Améliorant le texte, il s’était particulièrement attaché à mieux accompagner les petites structures dans la mise en œuvre de leurs nouvelles obligations et à renforcer la protection des droits et libertés des citoyens.
À ce titre, le Sénat avait d’abord tenu à répondre aux attentes et aux vives inquiétudes de nos entreprises de moyenne, petite et très petite taille, les TPE-PME, et de nos collectivités territoriales. Leurs représentants ont tous confirmé, en audition, qu’elles ne pourraient être prêtes pour l’entrée en vigueur du RGPD (Règlement général sur la protection des données) le 25 mai, et ce en raison de l’absence d’information et d’accompagnement par les pouvoirs publics.

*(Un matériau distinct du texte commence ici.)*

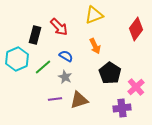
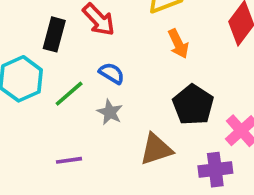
orange arrow: (95, 46) -> (178, 44), moved
purple line: (55, 99) -> (69, 160), moved
brown triangle: (79, 100) -> (156, 149), moved

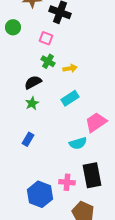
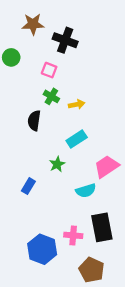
black semicircle: (33, 82) -> (34, 121), turned -54
green star: (32, 103) -> (57, 164), moved

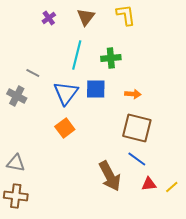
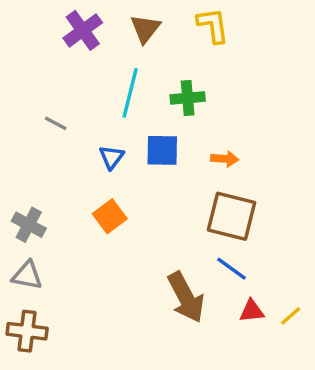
purple cross: (49, 18) -> (83, 30), size x1.6
blue triangle: (66, 93) -> (112, 157), size x0.6
gray cross: (17, 96) -> (29, 225), moved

C’est en pensant à elles, grandes oubliées de ce texte alors qu’elles structurent et font vivre le territoire français, que le Sénat a proposé plusieurs évolutions. Il a voulu dégager de nouveaux moyens financiers pour la mise en conformité, en « fléchant » le produit des amendes et astreintes prononcées par la CNIL à leur intention et en créant une dotation communale et intercommunale pour la protection des données personnelles. Il a voulu faciliter la mutualisation des services numériques entre collectivités. Il a voulu réduire l’aléa financier pesant sur ces dernières, en supprimant la faculté pour la CNIL de leur imposer des amendes administratives. Il a voulu faire preuve de prudence, en approuvant l’action de groupe en réparation en matière de données personnelles, mais en reportant son entrée en vigueur de deux ans. Enfin, il a voulu encourager la CNIL à diffuser des informations et à proposer des normes de droit souple adaptées aux besoins et aux moyens des collectivités comme des TPE-PME.

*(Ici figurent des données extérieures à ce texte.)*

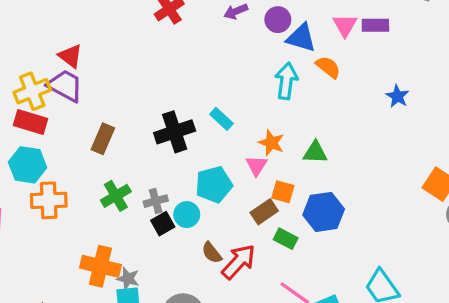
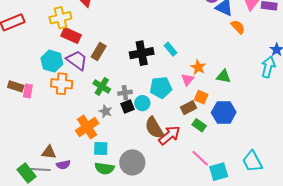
cyan arrow: (286, 81) -> (268, 67), moved
purple trapezoid: (65, 86) -> (77, 60), moved
red rectangle: (31, 122) -> (71, 35), moved
green cross: (116, 196) -> (102, 86), turned -36
brown semicircle: (212, 253) -> (154, 128), size x1.6
orange cross: (100, 266) -> (87, 127), turned 35
gray star: (128, 279) -> (106, 111), moved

Le Sénat avait également souhaité rééquilibrer certains éléments du dispositif pour renforcer la protection des droits et libertés des citoyens. Adoptant des propositions émanant de tous les groupes politiques et fidèle à son rôle traditionnel de chambre des libertés, il avait prévu plusieurs avancées. Il rétablissait l’autorisation préalable des traitements de données portant sur les infractions, condamnations et mesures de sûreté, et précisait la liste des personnes autorisées à mettre en œuvre ces fichiers. Il encourageait le recours aux technologies de chiffrement de bout en bout des données personnelles pour assurer leur sécurité. Il conservait le droit général à la portabilité des données, personnelles comme non personnelles, pour permettre de faire véritablement jouer la concurrence entre services en ligne. Il permettait aux utilisateurs de terminaux électroniques d’avoir le choix d’y installer des applications respectueuses de la vie privée. Il encadrait plus strictement l’usage des algorithmes par l’administration pour prendre des décisions individuelles -il s’agissait de bannir les boîtes noires-, et renforçait les garanties de transparence en la matière, notamment lors des inscriptions à l’université avec Parcoursup. C’est un exemple, et pas des moindres !

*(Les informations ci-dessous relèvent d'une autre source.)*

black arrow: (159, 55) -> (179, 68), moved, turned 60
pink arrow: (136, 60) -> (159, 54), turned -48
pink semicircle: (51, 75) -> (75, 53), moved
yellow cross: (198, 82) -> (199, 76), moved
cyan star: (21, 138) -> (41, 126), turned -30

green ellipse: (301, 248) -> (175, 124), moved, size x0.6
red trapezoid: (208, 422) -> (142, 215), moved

Examiné selon la procédure accélérée, ce projet de loi n’a fait l’objet que d’une seule lecture par l’Assemblée nationale puis par le Sénat, avant la réunion d’une commission mixte paritaire. Malgré deux rencontres préparatoires entre rapporteurs qui ont permis, grâce à l’intervention des présidents des deux commissions – et je remercie le nôtre, M. Philippe Bas -, à l’issue de près de trois heures de négociation, et au prix de concessions réciproques, de proposer un compromis global accepté par le Sénat et notre rapporteur, nous nous sommes heurtés au refus des députés du groupe majoritaire à l’Assemblée nationale.